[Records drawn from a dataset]
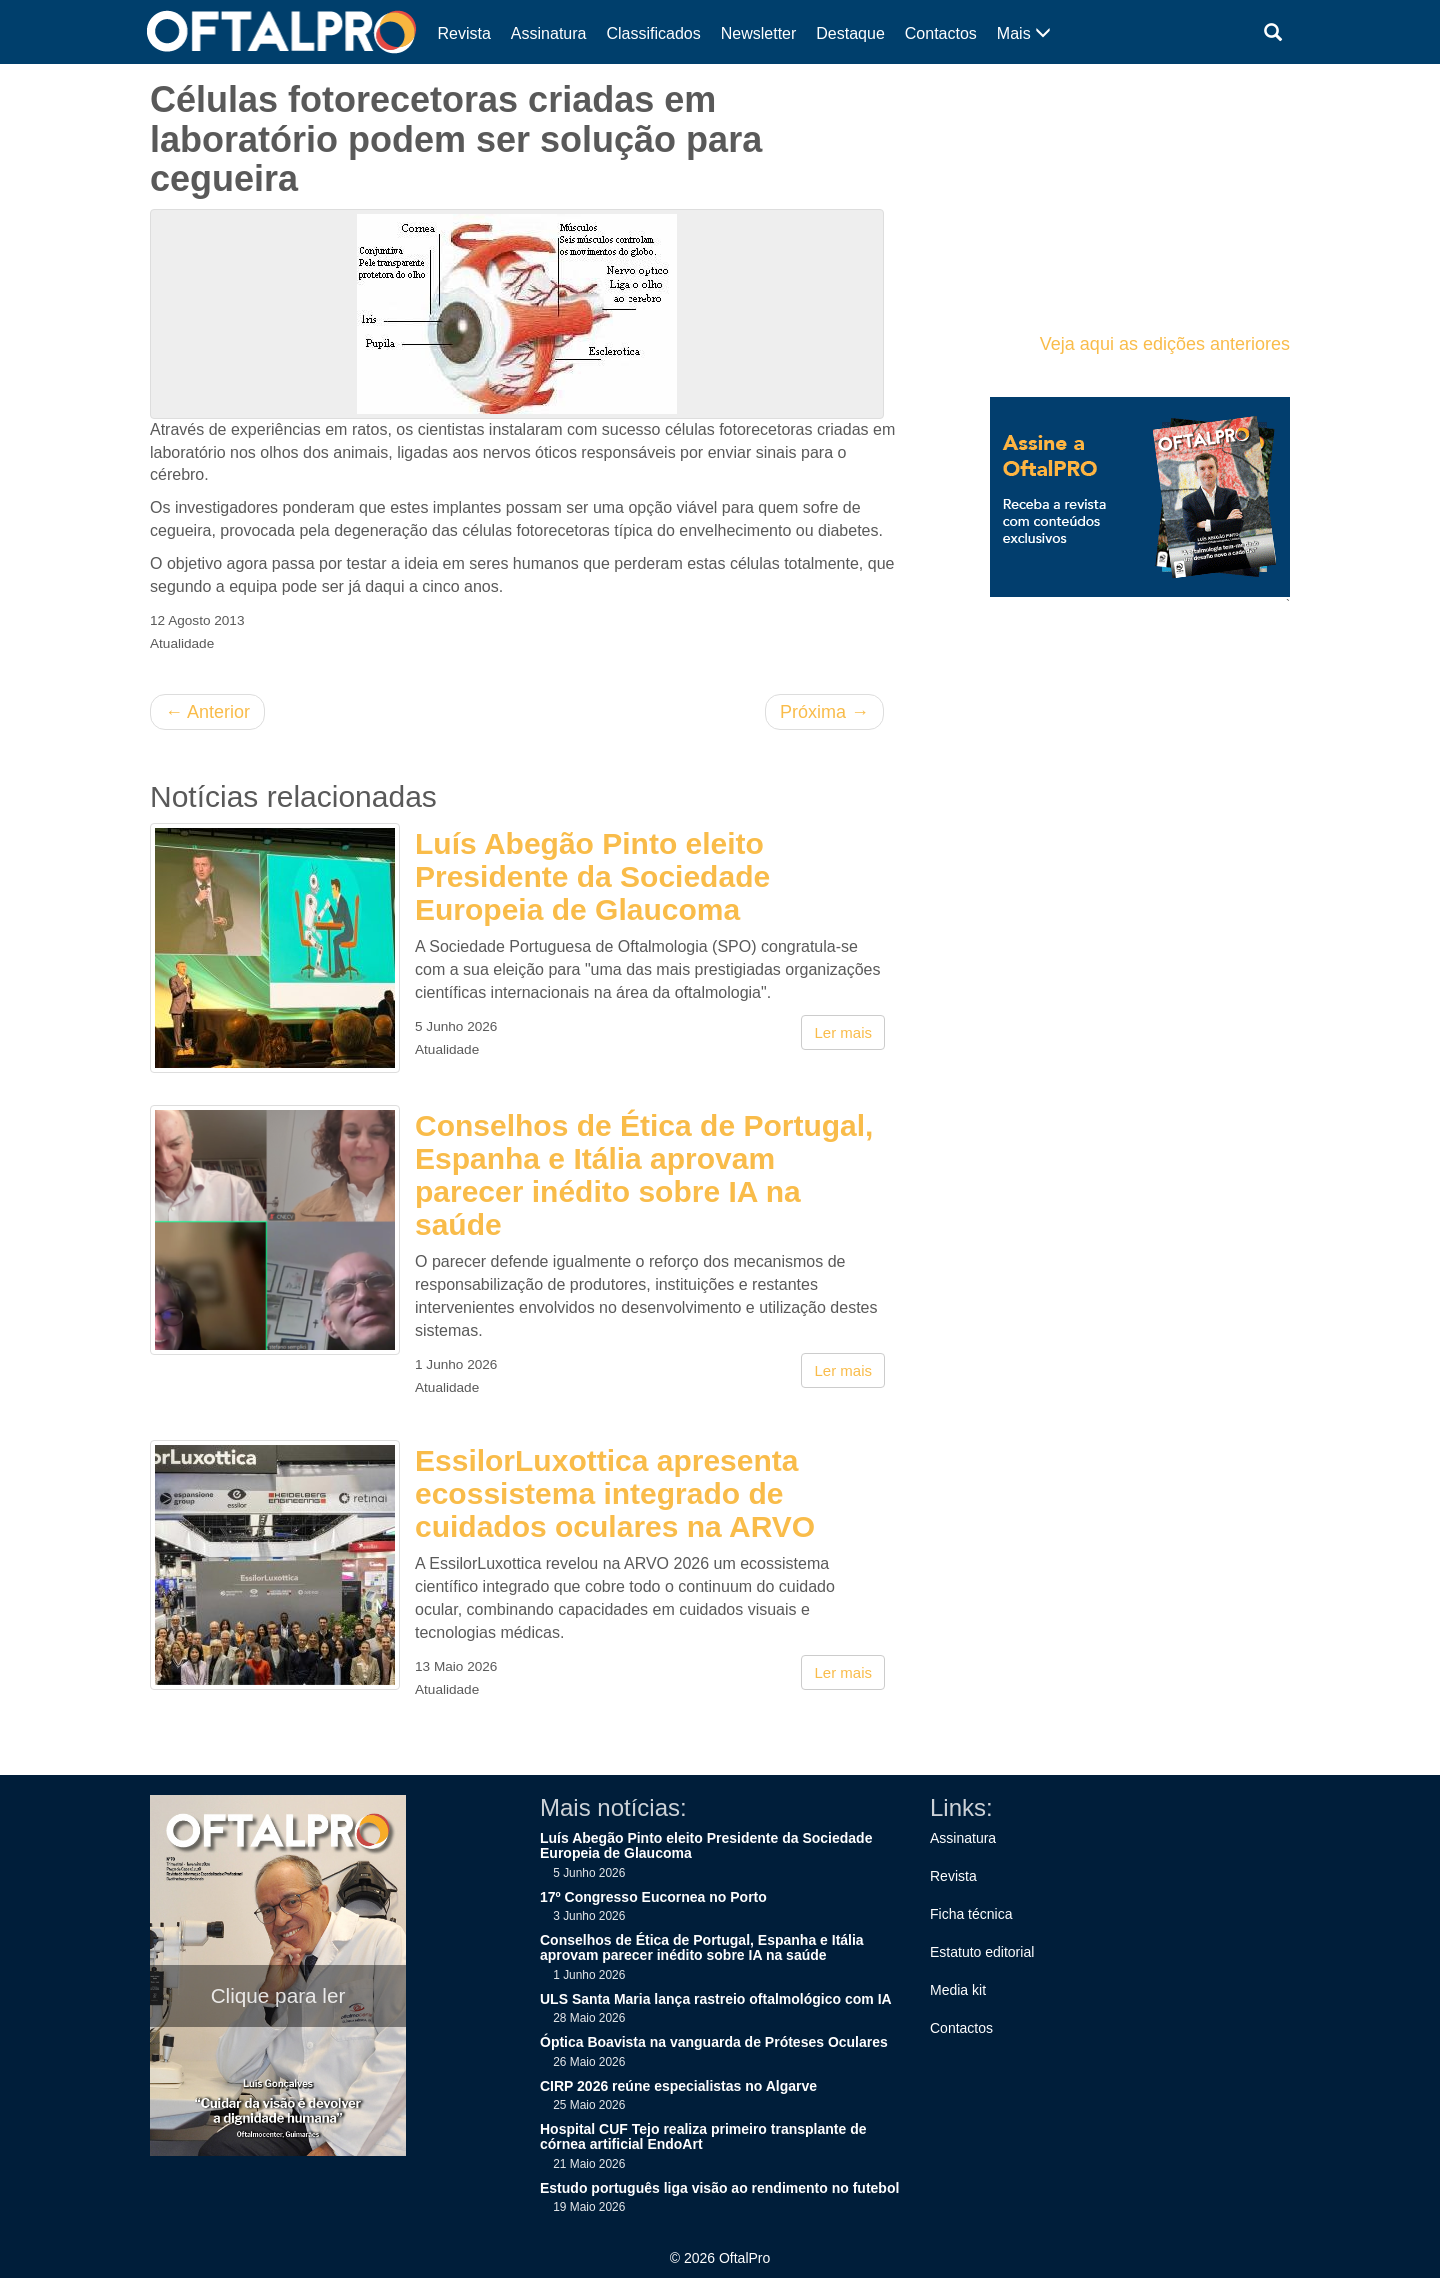 The width and height of the screenshot is (1440, 2278). What do you see at coordinates (207, 712) in the screenshot?
I see `Anterior` at bounding box center [207, 712].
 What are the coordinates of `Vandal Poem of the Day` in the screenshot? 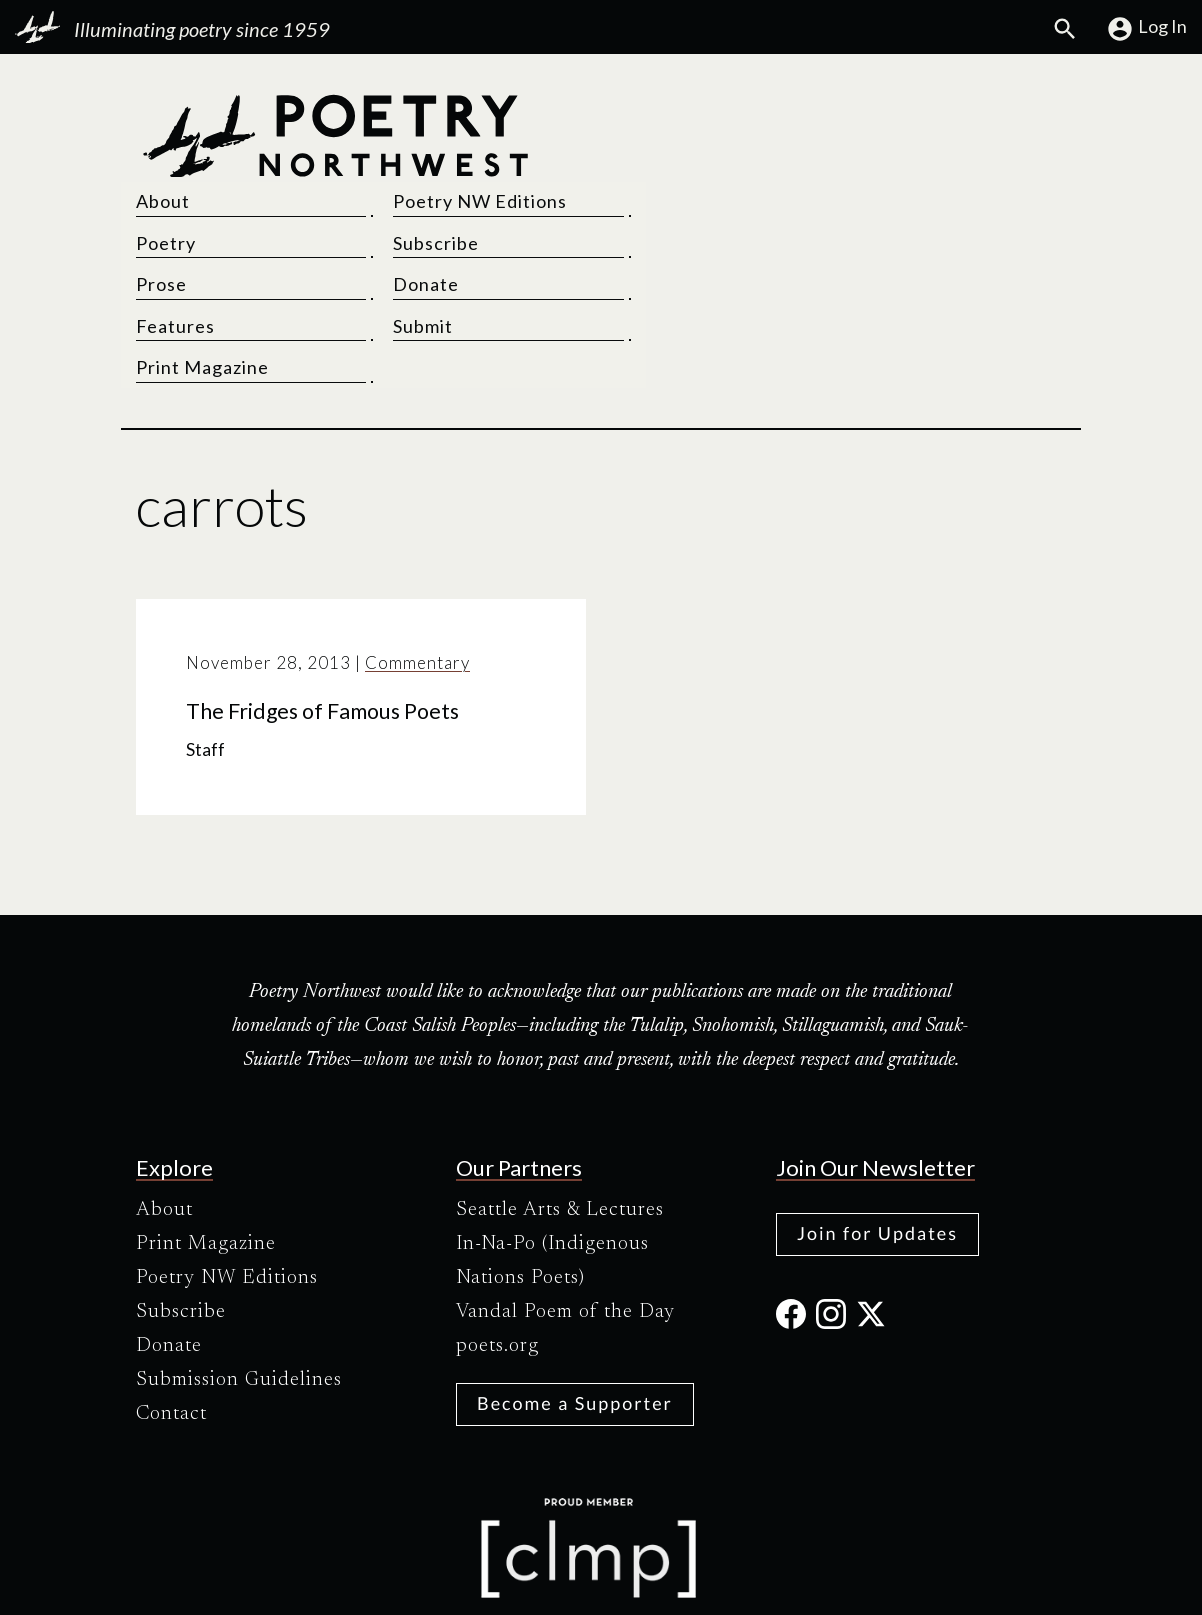 It's located at (565, 1222).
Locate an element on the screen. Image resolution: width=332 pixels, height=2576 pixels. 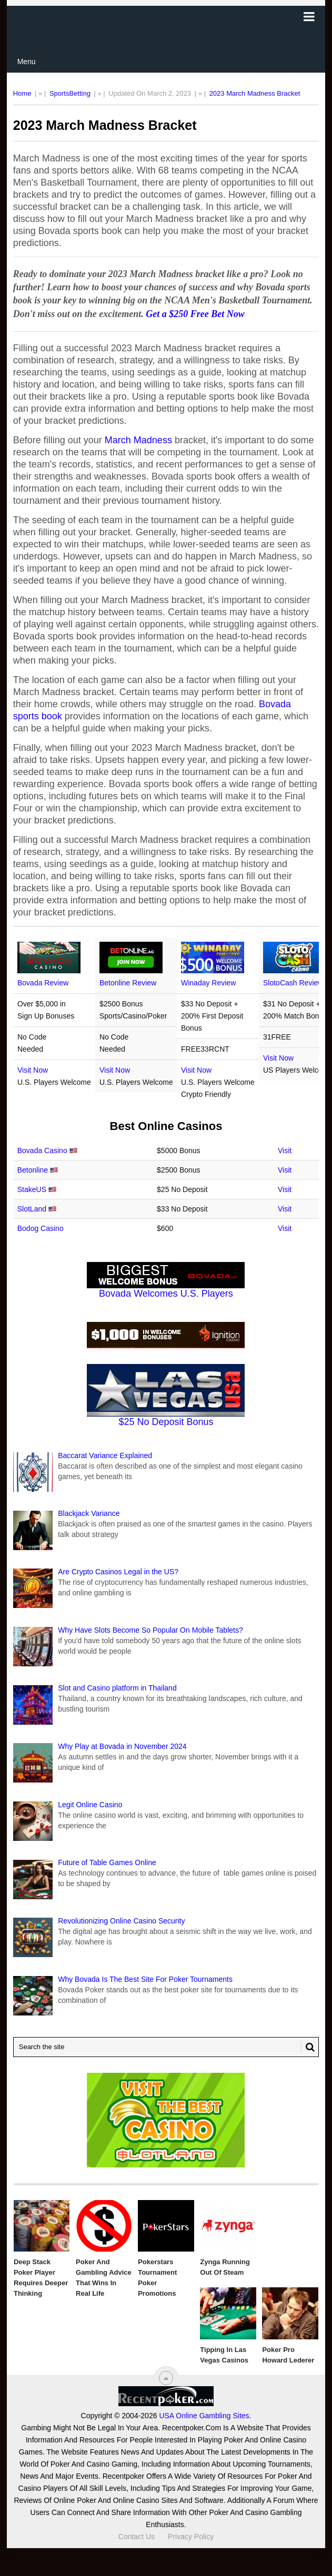
Get a $250 Free Bet Now is located at coordinates (195, 314).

**Activity**
Starting at the line that contains "Locate an element", retype each line through the end of the data exactly, and leave out every picture.

**The completed task**
Locate an element on the screen. Image resolution: width=332 pixels, height=2576 pixels. 
Get a $250 Free Bet Now is located at coordinates (195, 314).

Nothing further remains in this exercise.